Following the war, the United States and the United Kingdom utilized armed troops to depose indigenous governments and communist forces in Greece and Korea. Committees were organized throughout Korea to plan the transition to Korean independence under the direction of Lyuh Woon-hyung, who worked secretly during the Japanese rule. These committees constituted the temporary national government of Korea after the Japanese surrendered on August 28, 1945, and named it the People's Republic of Korea (PRK) a few weeks later. The United States government landed forces in Korea on September 8, 1945, and the United States Army Military Government in Korea (USAMGK) was established to oversee the country south of the 38th parallel north.
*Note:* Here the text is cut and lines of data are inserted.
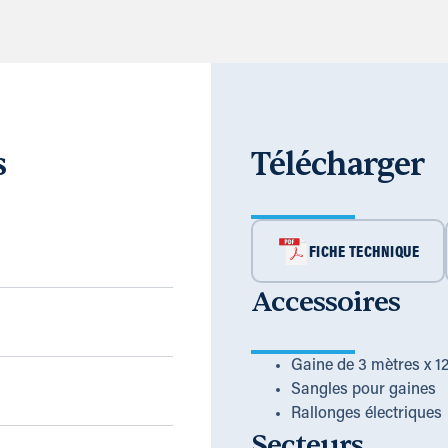
s
Télécharger
FICHE TECHNIQUE
Accessoires
Gaine de 3 mètres x 
Sangles pour gaines
Rallonges électriques
Secteurs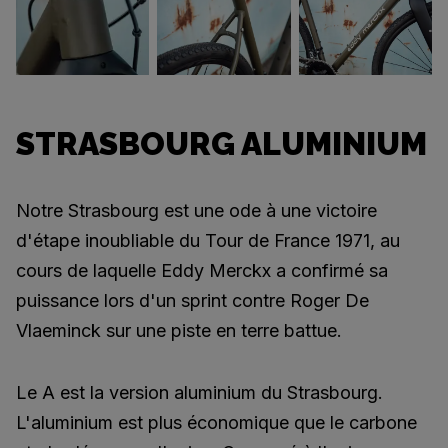
STRASBOURG ALUMINIUM
Notre Strasbourg est une ode à une victoire
d'étape inoubliable du Tour de France 1971, au
cours de laquelle Eddy Merckx a confirmé sa
puissance lors d'un sprint contre Roger De
Vlaeminck sur une piste en terre battue.
Le A est la version aluminium du Strasbourg.
L'aluminium est plus économique que le carbone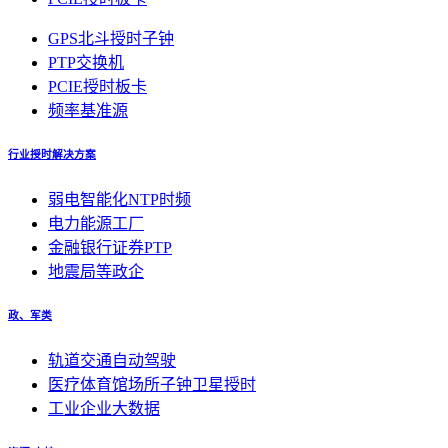
GPS北斗授时子钟
PTP交换机
PCIE授时板卡
频率基准源
行业授时解决方案
弱电智能化NTP时频
电力能源工厂
金融银行证券PTP
地震局等政企
政、军类
轨道交通自动驾驶
医疗体育馆场所子钟卫星授时
工业企业大数据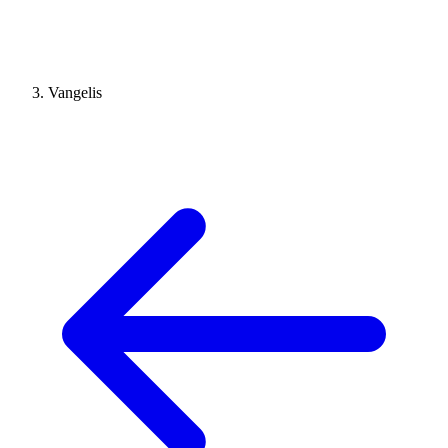
Vangelis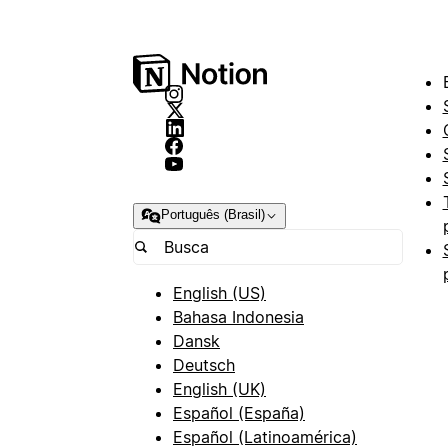
Português (Brasil)
English (US)
Bahasa Indonesia
Dansk
Deutsch
English (UK)
Español (España)
Español (Latinoamérica)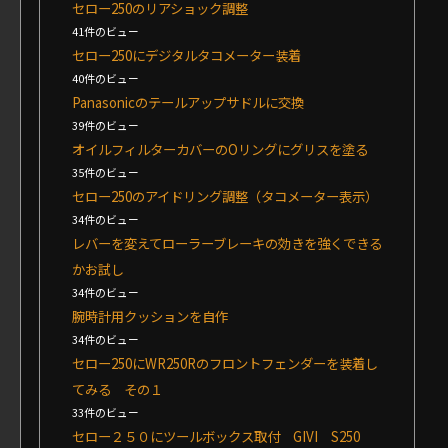
セロー250のリアショック調整
41件のビュー
セロー250にデジタルタコメーター装着
40件のビュー
Panasonicのテールアップサドルに交換
39件のビュー
オイルフィルターカバーのOリングにグリスを塗る
35件のビュー
セロー250のアイドリング調整（タコメーター表示）
34件のビュー
レバーを変えてローラーブレーキの効きを強くできる
かお試し
34件のビュー
腕時計用クッションを自作
34件のビュー
セロー250にWR250Rのフロントフェンダーを装着し
てみる その１
33件のビュー
セロー２５０にツールボックス取付 GIVI S250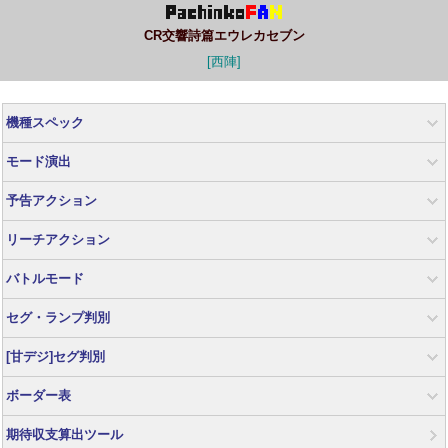
CR交響詩篇エウレカセブン
[西陣]
機種スペック
モード演出
予告アクション
リーチアクション
バトルモード
セグ・ランプ判別
[甘デジ]セグ判別
ボーダー表
期待収支算出ツール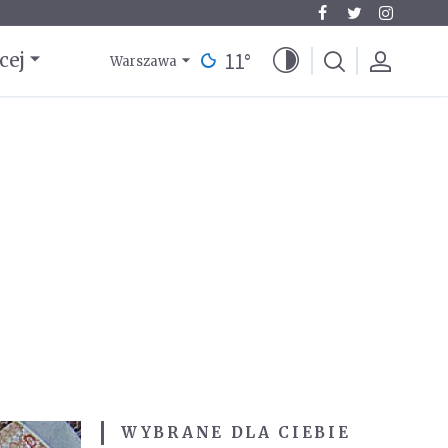
11
°
cej
Warszawa
WYBRANE DLA CIEBIE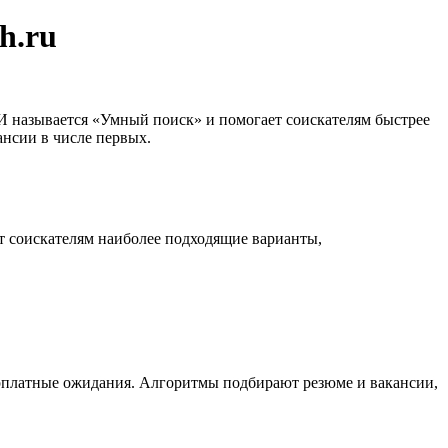
h.ru
И называется «Умный поиск» и помогает соискателям быстрее
ансии в числе первых.
т соискателям наиболее подходящие варианты,
зарплатные ожидания. Алгоритмы подбирают резюме и вакансии,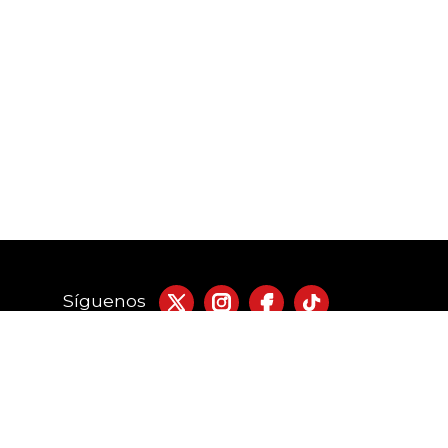
Síguenos
acto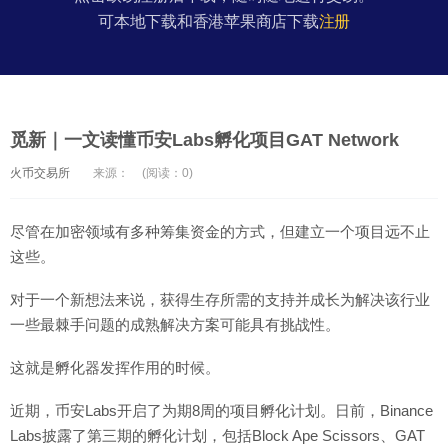
可本地下载和香港苹果商店下载
注册
觅新｜一文读懂币安Labs孵化项目GAT Network
火币交易所
来源：
(阅读：0)
尽管在加密领域有多种筹集资金的方式，但建立一个项目远不止
这些。
对于一个新想法来说，获得生存所需的支持并成长为解决该行业
一些最棘手问题的成熟解决方案可能具有挑战性。
这就是孵化器发挥作用的时候。
近期，币安Labs开启了为期8周的项目孵化计划。日前，Binance
Labs披露了第三期的孵化计划，包括Block Ape Scissors、GAT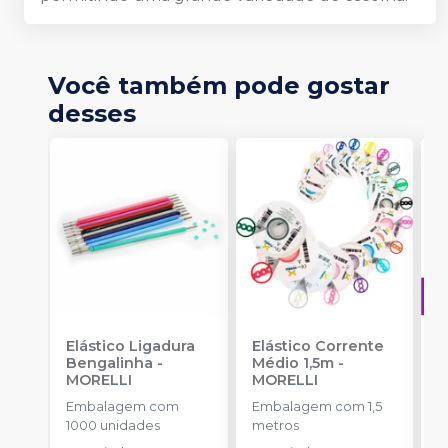
Você também pode gostar
desses
Elástico Ligadura
Elástico Corrente
A
Bengalinha
-
Médio 1,5m
-
O
MORELLI
MORELLI
T
-
Embalagem com
Embalagem com 1,5
E
1000 unidades
metros
S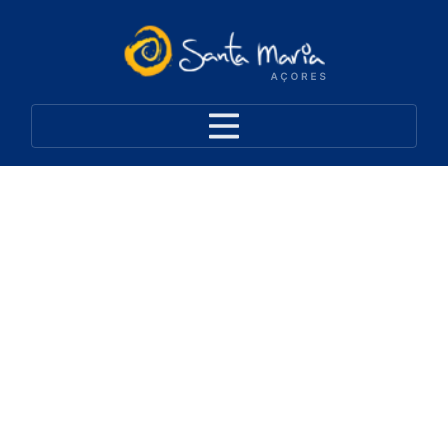
Outros (Património
Arquitetónico)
The PRK government was declared illegal by the USAMGK. "One of our tasks was to tear down this Communist government," said military ruler Lieutenant-General John R. Hodge subsequently. Following that, beginning with President Syngman Rhee, the United States backed authoritarian South Korean regimes that ruled until the 1980s.
Beginnings of the Eastern Bloc
During the opening stages of World War II, the Soviet Union laid the foundation for the Eastern Bloc by invading and then annexing several countries as Soviet Socialist Republics, by agreement with Germany in the Molotov–Ribbentrop Pact. These included eastern Poland (incorporated into the Byelorussian SSR and the Ukrainian SSR), Latvia (which became the Latvian SSR), Estonia (which became the Estonian SSR), Lithuania (which became the Lithuanian SSR), part of eastern Finland (which became the Karelo-Finnish SSR) and eastern Romania (which became the Moldavian SSR).
Central and Eastern European territories that the Soviet army liberated from Germany were added to the Eastern Bloc, pursuant to the Percentages agreement between Churchill and Stalin. The Soviet Union converted the territories it occupied into satellite states, such as:
The Soviet-style regimes that arose in the Bloc not only reproduced Soviet command economy, but also adopted the brutal methods employed by Joseph Stalin and the Soviet secret police in order to suppress both real and potential opposition. In Asia, the Red Army had overrun Manchuria in the last month of the war, and it went on to occupy the large swathe of Korean territory located north of the 38th parallel.
As part of consolidating Stalin's control over the Eastern Bloc, the People's Commissariat for Internal Affairs (NKVD), led by Lavrentiy Beria, supervised the establishment of Soviet-style secret police systems in the Bloc that were supposed to crush anti-communist resistance. When the slightest stirrings of independence emerged in the Bloc, Stalin's strategy matched that of dealing with domestic pre-war rivals: they were removed from power, put on trial, imprisoned, and in several instances, executed.
British Prime Minister Winston Churchill was concerned that, given the enormous size of Soviet forces deployed in Europe at the end of the war, and the perception that Soviet leader Joseph Stalin was unreliable, there existed a Soviet threat to Western Europe. After World War II, US officials guided Western European leaders in establishing their own secret security force to prevent subversion in the Western bloc, which evolved into Operation Gladio.